Footnotes on Epicycles

The glow of faux precision [or] Caveon, cave off

Tue 28 Dec 2010 09:59 AM

The NY Times has a story about Caveon, a firm that uses forensic methods to identify students who are cheating on standardized tests. There are reasons to be dubious both about standardized testing and about automated cheater detection. Cases can be made for both, but the deep problem is that they inevitably have an aura of faux precision. Two examples:

1. Cheating is on the rise all over the place, the story says. According to a state functionary, since Caveon "began working for Mississippi in 2006, cheating has declined about 70 percent." The problem, of course, is that there is no independent measure for how much cheating there is. If there were, then that independent measure could be used to identify cheaters without paying Caveon.

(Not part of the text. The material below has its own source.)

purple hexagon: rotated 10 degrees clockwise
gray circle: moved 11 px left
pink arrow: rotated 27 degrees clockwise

2. The criteria used to identify cheaters all seem sensible enough: too many correlated errors, too much variance in performance from section to section, lots of erasing (which allegedly is a sign that someone later cleaned up the answers), doing well on hard questions but poorly on easy ones (although this might occur because the student is overconfident or bored with easy questions), and so on. Even though some of them are only suggestive, such factors can combine to make a convincing case for cheating.

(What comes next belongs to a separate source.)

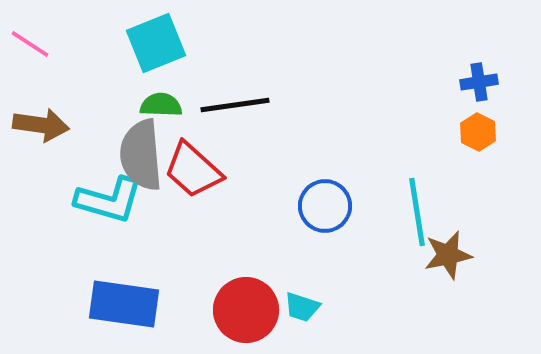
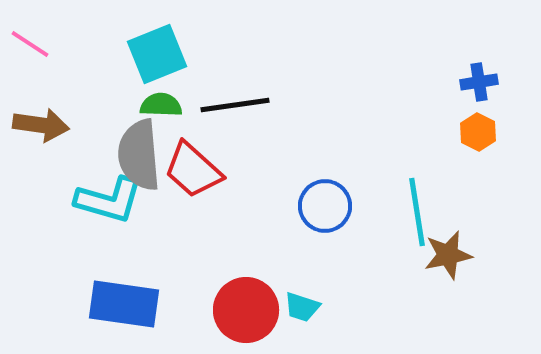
cyan square: moved 1 px right, 11 px down
gray semicircle: moved 2 px left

Caveon's actual algorithm is proprietary, but the article says that it calculates the probability that the particular array of factors might occur by chance. We are told, "When the anomalies are highly unlikely - their random occurrence, for example, is greater than one in one million - Caveon flags the tests for further investigation by school administrators." The deep problem here is that there is no natural probability model for the non-cheating test taker, but the precision of 1-in-a-million only makes sense given some defined probability model. For example, students of some backgrounds might have a hard time with some so-called 'easy' questions or a easy time with some 'hard' ones. The probability that they would do something that looks like an anomaly would be pretty high; higher, anyway, than the probability that would result from rolling dice to fill in bubble sheets.

I sympathize with Walter M. Haney, who is quoted in the article complaining that Caveon's methods haven't been published and so aren't open to scrutiny. As he says, "You just don't know the accuracy of the methods and the extent they may yield false positives or false negatives." The CEO of Caveon replies that "the company had not published its methods because it was too busy serving clients. But the company's chief statistician is available to explain Caveon's algorithms to any client who is curious." This doesn't seem like enough. The people who are qualified to evaluate the reliability of Caveon's algorithm's are experts in statistics and education testing, not the clients of Caveon who are administering tests.

Of course, people generally tend to be dazzled by mock precision. So part of the blame might go to the Times' reporting rather than to Caveon. Yet Caveon profits from this general glow that surrounds quantitative measures, and the persuasive power of secret algorithms makes Haney's criticism all the stronger.